People v. Bartow

Appeal by the defendant from a judgment of the Supreme *421Court, Queens County (McCann, J.), rendered May 15, 2001, convicting him of murder in the second degree and assault in the first degree, upon a jury verdict, and imposing sentence. The appeal brings up for review the denial, after a hearing (Hanophy, J.), of that branch of the defendant’s omnibus motion which was to suppress his statements to law enforcement officials.

Ordered that the judgment is reversed, on the law, the indictment is dismissed, and the matter is remitted to the Supreme Court, Queens County, for the purpose of entering an order in its discretion pursuant to CPL 160.50.

The defendant was charged on a theory of accessorial liability with, inter aha, intentional murder, depraved indifference murder, and depraved indifference assault. The evidence, viewed in the light most favorable to the prosecution (see People v Contes, 60 NY2d 620 [1983]), established that the defendant hired his girlfriend’s brother to kill his wife, and that on November 16, 1996, the defendant opened the door to his apartment and allowed a man to enter who then shot the defendant’s wife in the head from less than one inch away, and slashed the throat of the defendant’s daughter from ear to ear three times with a knife. At the close of the People’s case, the defendant moved to dismiss the charges of depraved indifference murder (Penal Law § 125.25 [2]), and depraved indifference assault (Penal Law § 120.10 [3]), arguing that the evidence only supported a finding that the murder of the defendant’s wife and assault of his daughter were intentional acts. The Supreme Court denied the motion. The defendant Was acquitted of intentional murder, and convicted of depraved indifference murder and depraved indifference assault.

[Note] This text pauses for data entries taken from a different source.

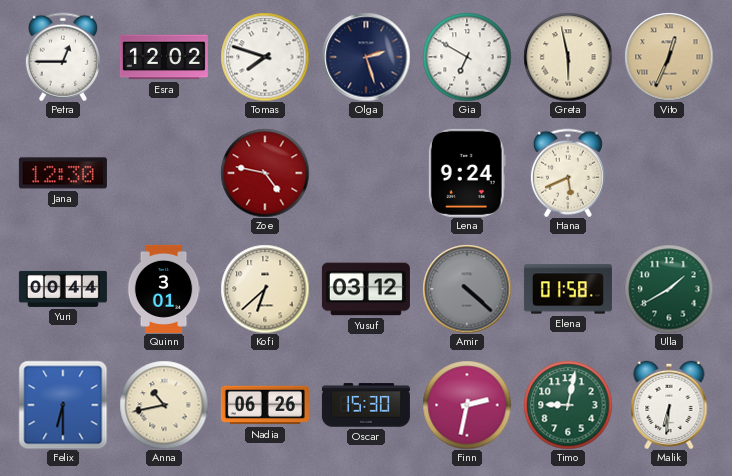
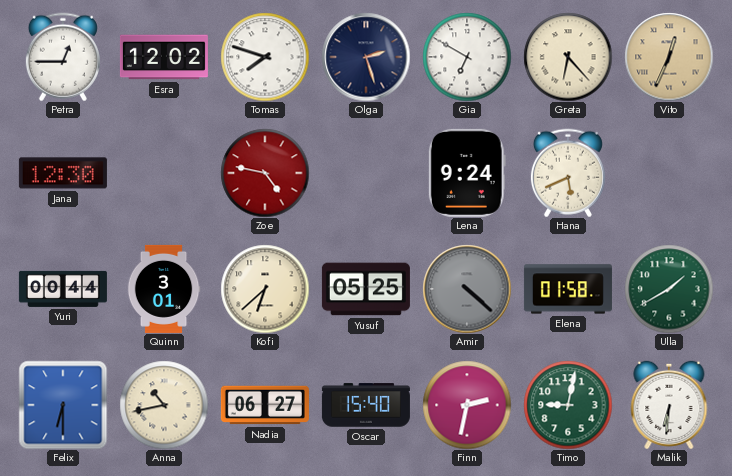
Greta: 5:58 -> 6:23
Yusuf: 03:12 -> 05:25
Nadia: 06:26 -> 06:27
Oscar: 15:30 -> 15:40
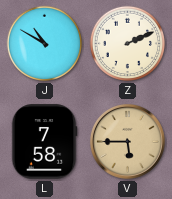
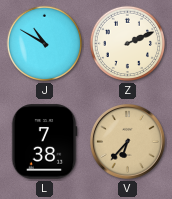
L: 7:58 -> 7:38
V: 5:45 -> 6:37
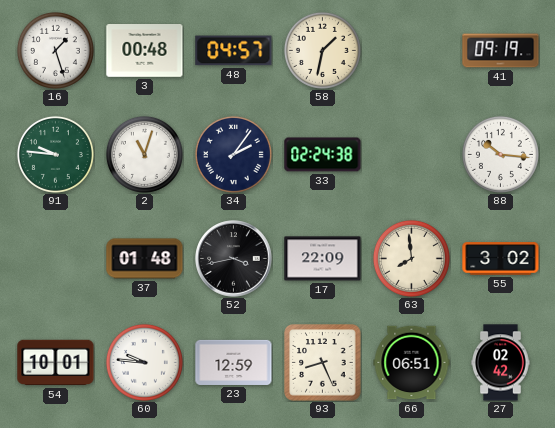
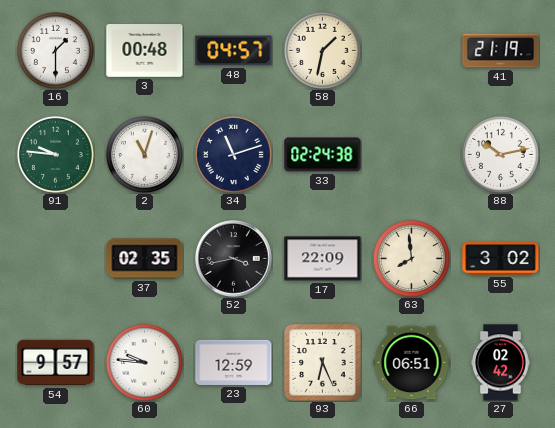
16: 1:27 -> 1:30
41: 09:19 -> 21:19
34: 2:06 -> 11:12
88: 10:16 -> 10:13
37: 01:48 -> 02:35
54: 10:01 -> 9:57
93: 8:26 -> 6:26
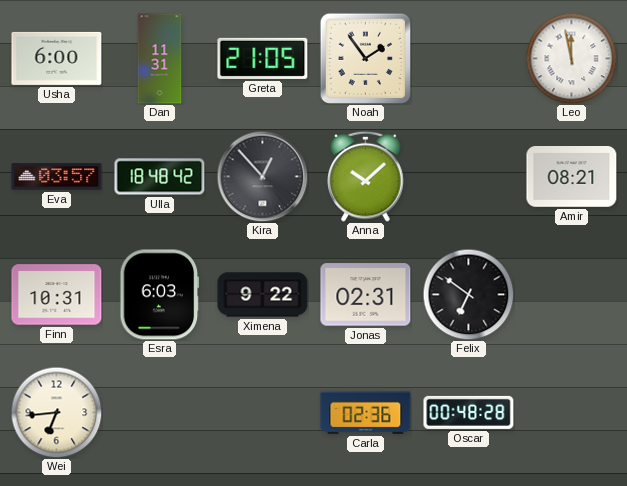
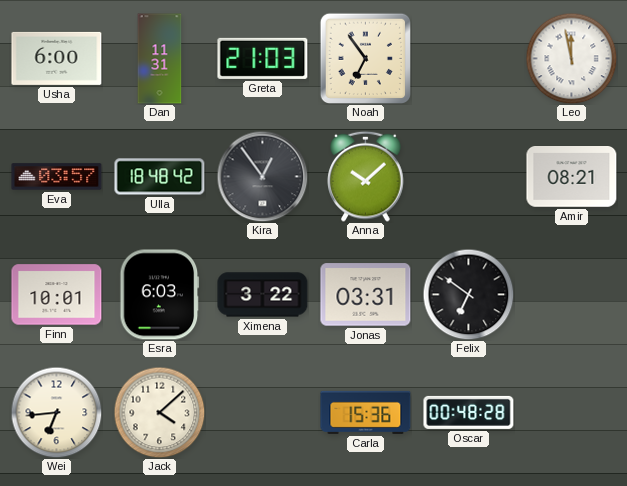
Greta: 21:05 -> 21:03
Noah: 1:54 -> 6:54
Kira: 12:53 -> 12:54
Finn: 10:31 -> 10:01
Ximena: 9:22 -> 3:22
Jonas: 02:31 -> 03:31
Jack: none -> 4:08
Carla: 02:36 -> 15:36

For accomplice liability to attach, the accomplice must have intentionally aided the principal in the commission of the crime, and shared the principal’s culpable mental state (see People v Hafeez, 100 NY2d 253 [2003]; Penal Law § 20.00). Consistent with this, the jury was charged that the defendant could be found guilty of the depraved indifference murder of his wife only if it found that the defendant, “under circumstances evincing a depraved indifference to human life recklessly engaged in conduct which created a grave risk of death to [his wife] by firing a loaded pistol or revolver at and in the direction of [his wife] thereby shooting [her] and causing her death.” The jury was charged that the defendant could be found guilty of the depraved indifference assault of his daughter only if it found that the defendant, “under circumstances evincing a depraved indifference to human life recklessly engaged in conduct which *422created a grave risk of death to [his daughter] by cutting her throat and thereby causing serious physical injury to [her].” However, no reasonable view of the evidence would support a conclusion that the shooting of the wife or the assault of the daughter were other than intentional acts. Thus, the Supreme Court should have granted the defendant’s motion to dismiss the counts of depraved indifference murder and depraved indifference assault, and the defendant’s conviction on those counts may not stand (see Hafeez, supra; People v Payne, 3 NY3d 266 [2004]; People v Gonzalez, 1 NY3d 464 [2004]; People v Gallagher, 69 NY2d 525 [1987]; cf. People v Atkinson, 21 AD3d 145 [2005] ). We disagree with our dissenting colleagues that there is any basis to affirm the conviction on the depraved indifference assault count. That count was charged and tried on the same theory of accomplice liability as the depraved indifference murder count and suffers from the same infirmity. Under the law as it exists today, therefore, we are constrained to reverse the judgment and dismiss the indictment.

In light of our determination, it is unnecessary to reach the defendant’s remaining contentions. Ritter, Luciano and Rivera, JJ., concur.